EXERCISE GOAL: Return the entries below word for word; no images should appear in the copy.

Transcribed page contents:
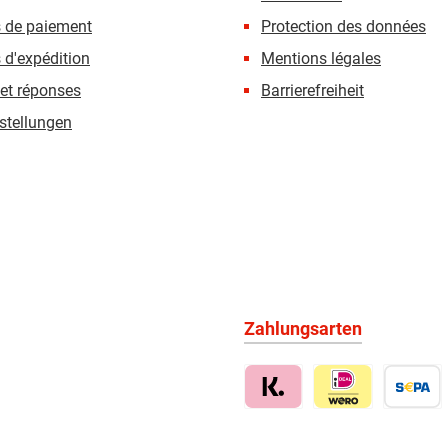
s de paiement
Protection des données
 d'expédition
Mentions légales
et réponses
Barrierefreiheit
stellungen
Zahlungsarten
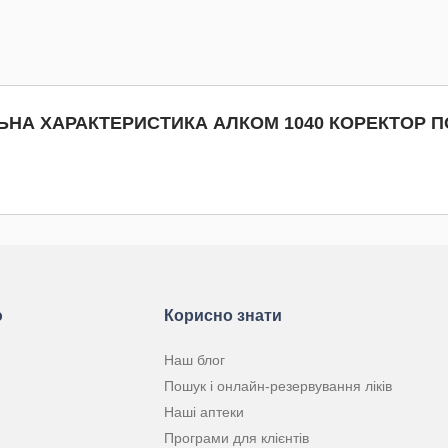
КУПИТИ
КУПИТИ
ЬНА ХАРАКТЕРИСТИКА АЛКОМ 1040 КОРЕКТОР 
ю
Корисно знати
Наш блог
Пошук і онлайн-резервування ліків
Наші аптеки
Програми для клієнтів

TASK ANSWER:
s de paiement
Protection des données
 d'expédition
Mentions légales
et réponses
Barrierefreiheit
stellungen
Zahlungsarten
КУПИТИ
КУПИТИ
ЬНА ХАРАКТЕРИСТИКА АЛКОМ 1040 КОРЕКТОР 
ю
Корисно знати
Наш блог
Пошук і онлайн-резервування ліків
Наші аптеки
Програми для клієнтів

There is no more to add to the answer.